О Ростовых он слышал, что они в Костроме, и мысль о Наташе редко приходила ему. Ежели она и приходила, то только как приятное воспоминание давно прошедшего. Он чувствовал себя не только свободным от житейских условий, но и от этого чувства, которое он, как ему казалось, умышленно напустил на себя.
На третий день своего приезда в Москву он узнал от Друбецких, что княжна Марья в Москве. Смерть, страдания, последние дни князя Андрея часто занимали Пьера и теперь с новой живостью пришли ему в голову. Узнав за обедом, что княжна Марья в Москве и живет в своем не сгоревшем доме на Вздвиженке, он в тот же вечер поехал к ней.
Дорогой к княжне Марье Пьер не переставая думал о князе Андрее, о своей дружбе с ним, о различных с ним встречах и в особенности о последней в Бородине.
«Неужели он умер в том злобном настроении, в котором он был тогда? Неужели не открылось ему перед смертью объяснение жизни?» – думал Пьер. Он вспомнил о Каратаеве, о его смерти и невольно стал сравнивать этих двух людей, столь различных и вместе с тем столь похожих по любви, которую он имел к обоим, и потому, что оба жили и оба умерли.
В самом серьезном расположении духа Пьер подъехал к дому старого князя. Дом этот уцелел. В нем видны были следы разрушения, но характер дома был тот же. Встретивший Пьера старый официант с строгим лицом, как будто желая дать почувствовать гостю, что отсутствие князя не нарушает порядка дома, сказал, что княжна изволили пройти в свои комнаты и принимают по воскресеньям.
– Доложи; может быть, примут, – сказал Пьер.
– Слушаю с, – отвечал официант, – пожалуйте в портретную.
Через несколько минут к Пьеру вышли официант и Десаль. Десаль от имени княжны передал Пьеру, что она очень рада видеть его и просит, если он извинит ее за бесцеремонность, войти наверх, в ее комнаты.
В невысокой комнатке, освещенной одной свечой, сидела княжна и еще кто то с нею, в черном платье. Пьер помнил, что при княжне всегда были компаньонки. Кто такие и какие они, эти компаньонки, Пьер не знал и не помнил. «Это одна из компаньонок», – подумал он, взглянув на даму в черном платье.
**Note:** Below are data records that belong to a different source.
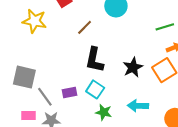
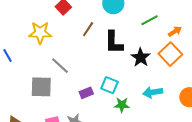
green line: (165, 27) -> (149, 20), moved
black L-shape: (94, 60) -> (114, 42), moved
gray line: (45, 97) -> (60, 66), moved

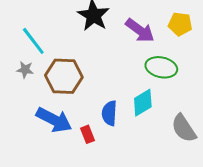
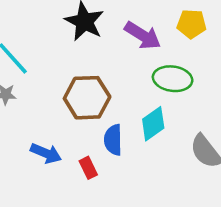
brown hexagon: (64, 76) -> (87, 98), moved
blue arrow: (54, 120) -> (46, 153), size x0.7

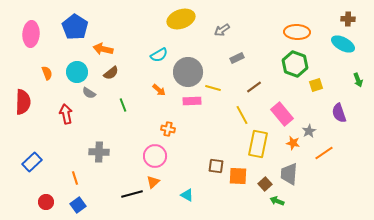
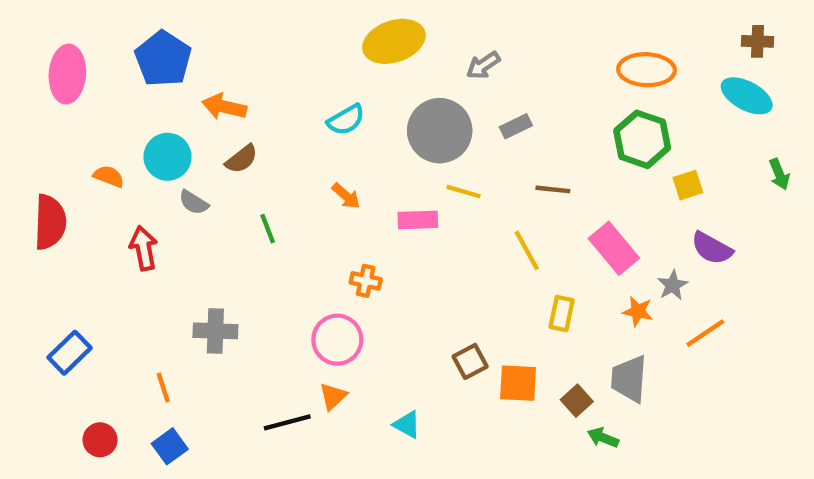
gray circle: (188, 72) -> (440, 131), moved
orange semicircle: (47, 73) -> (109, 176), moved, turned -48
brown line: (254, 87) -> (553, 189), turned 42
purple semicircle: (339, 113) -> (712, 248), moved, turned -42
yellow rectangle: (258, 144) -> (562, 314), size x0.6
brown square: (216, 166) -> (470, 361), turned -35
Княжна быстро встала ему навстречу и протянула руку.
– Да, – сказала она, всматриваясь в его изменившееся лицо, после того как он поцеловал ее руку, – вот как мы с вами встречаемся. Он и последнее время часто говорил про вас, – сказала она, переводя свои глаза с Пьера на компаньонку с застенчивостью, которая на мгновение поразила Пьера.